Silicon carbide has properties that make it ideal for electronic, MEMS and transdermal drug delivery devices (e.g., high thermal conductivity, chemical resistance and biocompatibility). Conventional fabrication of silicon carbide microneedles uses molds typically prepared by using a mixture of resin and hydrate material. This methods limits the shape of the tapered sharp tip. By adapting semiconductor processing methods to this application may allow for nano-level precision. The challenge is that etching processes, particularly isotropic etching, that work well for silicon do not work for silicon carbide since the latter is relatively inert.

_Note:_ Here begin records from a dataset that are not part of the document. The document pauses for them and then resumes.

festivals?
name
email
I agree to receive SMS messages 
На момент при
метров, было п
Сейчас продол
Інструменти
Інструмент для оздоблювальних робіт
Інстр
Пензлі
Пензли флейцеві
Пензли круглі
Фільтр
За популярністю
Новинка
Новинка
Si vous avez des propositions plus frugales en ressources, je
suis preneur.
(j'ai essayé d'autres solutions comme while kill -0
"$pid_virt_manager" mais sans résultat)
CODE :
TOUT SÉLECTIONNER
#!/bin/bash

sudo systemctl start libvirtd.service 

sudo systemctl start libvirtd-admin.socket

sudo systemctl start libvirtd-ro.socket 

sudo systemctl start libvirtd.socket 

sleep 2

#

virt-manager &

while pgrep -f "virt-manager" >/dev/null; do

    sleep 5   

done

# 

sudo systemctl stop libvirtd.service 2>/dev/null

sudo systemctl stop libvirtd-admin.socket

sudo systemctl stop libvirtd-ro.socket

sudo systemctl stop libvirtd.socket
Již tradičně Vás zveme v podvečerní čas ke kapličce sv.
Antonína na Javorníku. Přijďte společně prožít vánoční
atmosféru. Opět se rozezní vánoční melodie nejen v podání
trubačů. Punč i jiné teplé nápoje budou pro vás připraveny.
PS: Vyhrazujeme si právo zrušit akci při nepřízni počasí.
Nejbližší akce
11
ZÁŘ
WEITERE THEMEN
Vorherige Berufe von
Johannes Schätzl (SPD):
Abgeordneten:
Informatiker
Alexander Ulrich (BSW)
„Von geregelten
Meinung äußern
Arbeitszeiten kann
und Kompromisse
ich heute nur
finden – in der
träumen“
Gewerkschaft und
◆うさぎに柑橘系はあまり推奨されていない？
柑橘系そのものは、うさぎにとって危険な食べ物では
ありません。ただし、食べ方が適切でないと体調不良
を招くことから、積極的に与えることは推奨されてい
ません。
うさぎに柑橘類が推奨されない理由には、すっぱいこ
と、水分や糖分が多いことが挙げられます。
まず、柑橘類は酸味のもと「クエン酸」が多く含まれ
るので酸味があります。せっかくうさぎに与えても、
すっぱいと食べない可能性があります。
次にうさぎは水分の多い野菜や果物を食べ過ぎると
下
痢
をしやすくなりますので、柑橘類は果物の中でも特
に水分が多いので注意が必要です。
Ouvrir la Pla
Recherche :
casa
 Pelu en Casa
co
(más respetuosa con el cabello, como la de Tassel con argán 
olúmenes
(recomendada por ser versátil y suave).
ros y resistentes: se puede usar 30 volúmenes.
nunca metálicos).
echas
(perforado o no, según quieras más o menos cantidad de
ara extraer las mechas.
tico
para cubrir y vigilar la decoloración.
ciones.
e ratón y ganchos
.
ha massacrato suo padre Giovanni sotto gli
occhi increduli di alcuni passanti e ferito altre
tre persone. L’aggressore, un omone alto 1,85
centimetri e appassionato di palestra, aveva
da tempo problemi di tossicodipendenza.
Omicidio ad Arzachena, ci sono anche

LLNL researchers have developed an approach to form silicon carbide (and diamond) nanoneedles using plasma etching that create micro pillars followed by chemical etching of the pillars in forming gas containing hydrogen and nitrogen. Combining these two etching processes allow for fabrication of micro- and nanoneedles that are thinner and sharper than conventionally fabricated needles.
Image Caption: 4H-SiC tips fabricated by etching 2 μm wide pillars at 1550 °C for 1 h. The inset shows that the tips are as narrow as 15 nm in diameter.
Fabrication of micro and nanoneedles with tips as narrow as 15 nm that cannot be fabricated using conventional fabrication methods (e.g., from molds made of resin and hydrate material).
- Optical switches
- Field emission tips
- Probes for atomic force microscopes
- Transdermal delivery of drugs and proteins
- Electronic applications
- Diamond nanoneedles
Current stage of technology development: TRL ☐ 0-2 ☒ 3-5 ☐ 5-9
LLNL has filed for patent protection on this invention.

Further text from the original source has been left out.